WEEK BY WEEK business crawls back toward normal for U.S. hotels, with occupancy during the last week of May rising slightly over the previous week, according to STR. Some hotels got an additional boost from the country’s return to space and tourism.
For the week ending May 30, occupancy stood at 36.6 percent, up from 35.4 percent the week before albeit still down 43.2 percent from the same time last year. ADR was $82.94, down 33.3 percent from the previous year, and RevPAR dropped 62.1 percent to $30.34.
Occupancy levels for the previous weeks were:
- May 17-23: 35.4 percent
- May 10-16: 32.4 percent
- May 3-9: 30.4 percent
- 26 April-May 2: 28.9 percent
- April 19-25: 26.2 percent
- April 12-18: 24.4 percent
- April 5-11: 22 percent
“A seventh consecutive week of higher demand and occupancy was highlighted by three submarkets actually showing positive year-over-year occupancy comparisons for the weekend,” said Jan Freitag, STR’s senior vice president of lodging insights. “Two of those areas, Titusville/Cocoa Beach and Melbourne/Palm Bay, likely received a boosted from the SpaceX launch activities on Saturday. The third submarket, Corpus Christi, further supports previous analysis that there is demand ready to return, but for now, it is more visible from leisure sources and in destinations that are set up well for drive-to business.

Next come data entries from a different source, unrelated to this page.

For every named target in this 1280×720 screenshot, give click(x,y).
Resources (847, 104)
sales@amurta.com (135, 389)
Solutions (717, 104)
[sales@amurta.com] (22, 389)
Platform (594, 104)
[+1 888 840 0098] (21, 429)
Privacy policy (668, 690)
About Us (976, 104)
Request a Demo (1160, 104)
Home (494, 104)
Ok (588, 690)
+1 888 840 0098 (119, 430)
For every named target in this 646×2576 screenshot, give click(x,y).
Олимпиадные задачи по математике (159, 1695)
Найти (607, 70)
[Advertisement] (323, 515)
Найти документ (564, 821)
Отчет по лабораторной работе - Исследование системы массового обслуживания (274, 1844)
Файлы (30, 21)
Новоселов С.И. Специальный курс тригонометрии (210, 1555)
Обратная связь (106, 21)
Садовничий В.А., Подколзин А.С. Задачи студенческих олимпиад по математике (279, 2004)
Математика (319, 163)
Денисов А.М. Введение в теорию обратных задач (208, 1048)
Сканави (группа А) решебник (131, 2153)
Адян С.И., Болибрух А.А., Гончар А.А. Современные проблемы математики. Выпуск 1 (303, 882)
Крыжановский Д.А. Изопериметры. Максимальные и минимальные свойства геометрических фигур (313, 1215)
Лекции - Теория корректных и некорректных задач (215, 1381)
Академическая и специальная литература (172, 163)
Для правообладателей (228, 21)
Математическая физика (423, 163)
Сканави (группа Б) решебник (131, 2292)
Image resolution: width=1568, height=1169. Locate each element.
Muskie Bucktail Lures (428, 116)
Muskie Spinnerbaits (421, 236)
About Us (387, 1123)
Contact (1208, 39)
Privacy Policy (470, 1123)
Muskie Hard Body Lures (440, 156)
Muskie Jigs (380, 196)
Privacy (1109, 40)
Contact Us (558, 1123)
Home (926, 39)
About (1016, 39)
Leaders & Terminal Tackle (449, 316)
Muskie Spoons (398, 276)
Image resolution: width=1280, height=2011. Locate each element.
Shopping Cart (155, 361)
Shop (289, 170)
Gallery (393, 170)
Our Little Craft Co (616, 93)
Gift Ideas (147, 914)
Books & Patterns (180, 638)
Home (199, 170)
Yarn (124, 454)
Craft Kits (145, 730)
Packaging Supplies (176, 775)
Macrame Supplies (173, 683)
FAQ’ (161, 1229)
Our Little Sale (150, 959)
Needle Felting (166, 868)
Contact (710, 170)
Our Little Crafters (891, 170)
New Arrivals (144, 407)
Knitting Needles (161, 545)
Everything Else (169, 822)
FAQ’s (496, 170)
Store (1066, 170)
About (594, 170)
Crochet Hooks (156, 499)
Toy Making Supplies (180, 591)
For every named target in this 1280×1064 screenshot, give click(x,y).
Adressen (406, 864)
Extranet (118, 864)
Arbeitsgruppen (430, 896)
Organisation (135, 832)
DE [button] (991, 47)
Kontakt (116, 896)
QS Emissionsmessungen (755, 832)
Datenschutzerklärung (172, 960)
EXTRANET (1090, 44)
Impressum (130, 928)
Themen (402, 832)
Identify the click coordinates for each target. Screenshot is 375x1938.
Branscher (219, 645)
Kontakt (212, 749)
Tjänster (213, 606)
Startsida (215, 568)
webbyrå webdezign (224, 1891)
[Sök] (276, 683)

“Because the situation intensified more toward the end of the week, and because there has not been a great deal of demand in downtown areas because of the pandemic, there wasn’t a noticeable impact from protests and the unrest occurring in major cities. That is something to monitor in our next dataset and perhaps beyond depending on how the situation plays out.”
The top 25 markets together reported a 51.1 percent drop in occupancy from last year, ending at 33.9 percent, a 41.5 percent dip in ADR to $86.82 and a 71.4 percent fall to $29.48 for RevPAR.
Markets with occupancy levels above 40 percent include New York, New York (47.6 percent); Norfolk/Virginia Beach, Virginia (44.2 percent); Tampa/St. Petersburg, Florida (44 percent); Phoenix, (42.5 percent); Atlanta (40.7 percent); and Detroit (40.4 percent).
Markets with the lowest occupancy levels for the week included Oahu Island, Hawaii, down 12.5 percent; Boston, Massachusetts, down 22.6 percent; and Orlando, Florida, down 24.5 percent.